I am using MySQL (with PHP), so I don't know if other databases have better methods to deal with this issue.
I prefer the date expired field method. However, sometimes it is useful to have two dates, both initial date, and date expired. Because if data can expire, it is often useful to know when it was active, and that means also knowing when it started existing.
I like the expired_flag option over the date_expired option, if query speed is important to you.
I think adding the date_expired column is the easiest and least invasive method. As long as your INSERTS and SELECTS use explicit column lists (they should be if they're not) then there is no impact to your existing CRUD operations. Add an index on the date_expired column and developers can add it as a property to any classes or logic that depend on the data in the existing table. All in all the best value for the effort. I agree that the other methods (i.e. archive tables) are troublesome at best, by comparison.
I usually don't like database triggers, since they can lead to strange "behind the scenes" behavior, but putting a trigger on delete to insert the about-to-be-deleted data into a history table might be an option.
In my experience, we usually just use an "Active" bit, or a "DateExpired" datetime like you mentioned. That works pretty well, and is really easy to deal with and query.
There's a related post here that offers a few other options. Maybe the CDC option?
SQL Server history table - populate through SP or Trigger?
May I also suggest adding a "Status" column that matches an enumerated type in the code you're using. Drop an index on the column and you'll be able to very easily and efficiently narrow down your returned data via your where clauses.
Some possible enumerated values to use, depending on your needs:
Active
Deleted
Suspended
InUse (Sort of a pseudo-locking mechanism)

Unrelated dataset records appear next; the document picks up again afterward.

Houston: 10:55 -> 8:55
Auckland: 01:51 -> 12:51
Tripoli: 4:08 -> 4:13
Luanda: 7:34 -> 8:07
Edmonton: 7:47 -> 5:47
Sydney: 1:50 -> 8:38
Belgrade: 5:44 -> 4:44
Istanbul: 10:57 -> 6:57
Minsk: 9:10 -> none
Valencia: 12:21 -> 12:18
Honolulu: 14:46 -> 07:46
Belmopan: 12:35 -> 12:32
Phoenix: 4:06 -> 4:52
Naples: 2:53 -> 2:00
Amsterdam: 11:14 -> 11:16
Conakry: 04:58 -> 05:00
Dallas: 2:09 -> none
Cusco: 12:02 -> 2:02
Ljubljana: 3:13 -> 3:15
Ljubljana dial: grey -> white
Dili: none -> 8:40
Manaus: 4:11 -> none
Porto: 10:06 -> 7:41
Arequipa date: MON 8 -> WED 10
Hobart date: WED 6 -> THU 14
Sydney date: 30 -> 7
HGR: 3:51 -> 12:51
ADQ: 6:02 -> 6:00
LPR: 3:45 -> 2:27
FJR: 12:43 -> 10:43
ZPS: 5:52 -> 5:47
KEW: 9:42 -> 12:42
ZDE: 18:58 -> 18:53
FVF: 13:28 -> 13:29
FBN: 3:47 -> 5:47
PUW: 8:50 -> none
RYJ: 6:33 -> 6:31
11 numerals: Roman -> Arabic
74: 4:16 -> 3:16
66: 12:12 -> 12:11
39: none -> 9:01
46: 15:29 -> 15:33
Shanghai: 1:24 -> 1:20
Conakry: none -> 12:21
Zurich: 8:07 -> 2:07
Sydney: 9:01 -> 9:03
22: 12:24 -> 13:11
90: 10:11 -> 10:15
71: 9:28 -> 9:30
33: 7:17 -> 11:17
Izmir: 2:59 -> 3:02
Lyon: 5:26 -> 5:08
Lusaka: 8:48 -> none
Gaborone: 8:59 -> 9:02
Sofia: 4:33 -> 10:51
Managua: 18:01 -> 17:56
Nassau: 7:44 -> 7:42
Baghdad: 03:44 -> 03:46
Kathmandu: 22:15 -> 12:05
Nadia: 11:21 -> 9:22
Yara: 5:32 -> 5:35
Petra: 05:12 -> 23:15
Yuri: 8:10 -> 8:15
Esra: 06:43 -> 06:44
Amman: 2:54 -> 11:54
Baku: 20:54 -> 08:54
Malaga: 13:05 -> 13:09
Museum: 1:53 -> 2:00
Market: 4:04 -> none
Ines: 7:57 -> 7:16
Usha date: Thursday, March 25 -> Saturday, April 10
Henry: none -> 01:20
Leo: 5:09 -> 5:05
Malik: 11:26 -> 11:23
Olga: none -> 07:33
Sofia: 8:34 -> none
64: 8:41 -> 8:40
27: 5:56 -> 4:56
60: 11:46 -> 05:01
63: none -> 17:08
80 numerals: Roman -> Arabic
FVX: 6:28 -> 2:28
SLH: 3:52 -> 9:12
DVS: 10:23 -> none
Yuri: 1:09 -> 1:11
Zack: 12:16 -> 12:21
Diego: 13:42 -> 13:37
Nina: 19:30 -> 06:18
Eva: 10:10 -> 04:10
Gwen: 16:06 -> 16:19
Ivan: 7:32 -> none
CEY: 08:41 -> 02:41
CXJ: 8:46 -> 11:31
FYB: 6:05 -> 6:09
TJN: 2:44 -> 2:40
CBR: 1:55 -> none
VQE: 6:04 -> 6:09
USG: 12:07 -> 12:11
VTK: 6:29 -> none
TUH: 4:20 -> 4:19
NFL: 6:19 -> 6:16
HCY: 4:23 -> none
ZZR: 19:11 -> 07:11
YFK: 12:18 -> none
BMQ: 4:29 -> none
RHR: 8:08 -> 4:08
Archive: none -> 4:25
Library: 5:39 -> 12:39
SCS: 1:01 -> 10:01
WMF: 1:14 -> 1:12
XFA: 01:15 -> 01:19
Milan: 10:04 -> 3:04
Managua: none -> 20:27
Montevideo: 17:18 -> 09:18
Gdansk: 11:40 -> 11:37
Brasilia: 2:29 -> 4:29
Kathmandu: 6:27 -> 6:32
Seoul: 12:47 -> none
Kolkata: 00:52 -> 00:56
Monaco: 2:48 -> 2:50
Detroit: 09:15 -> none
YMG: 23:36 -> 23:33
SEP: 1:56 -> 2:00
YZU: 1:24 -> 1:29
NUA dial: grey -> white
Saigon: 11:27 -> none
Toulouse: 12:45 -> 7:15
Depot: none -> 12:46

Set the column up as an tinyint (that's SQL Server...not sure of the MySQL equivalent). You can also setup a matching lookup table with the key/value pairs and a foreign key constraint between the tables if you wish.
I've always used the ValidFrom, ValidTo approach where each table has these two additional fields. If ValidTo Is Null or > Now() then you know you have a valid record. In this way you can also add data to the table before it's live.
There are some fields that my tables usually have: creation_date, last_modification, last_modifier (fk to user), is_active (boolean or number, depending on the database).
Look at the "Slowly Changing Dimension" SCD algorithms. There are several choices from the Data Warehousing world that apply here.
None is "best" -- each responds to different requirements.
Here's a tidy summary.
Type 1: The new record replaces the original record. No trace of the old record exists.
Type 4 is a variation on this moves the history to another table.
Type 2: A new record is added into the customer dimension table. To distinguish, a "valid date range" pair of columns in required. It helps to have a "this record is current" flag.
Type 3: The original record is modified to reflect the change.
In this case, there are columns for one or more previous values of the columns likely to change. This has an obvious limitation because it's bound to a specific number of columns. However, it is often used on conjunction with other types.
You can read more about this if you search for "Slowly Changing Dimension".
http://en.wikipedia.org/wiki/Slowly_Changing_Dimension
A very nice approach by Oracle to this problem is partitions. I don't think MySQL have something similar though.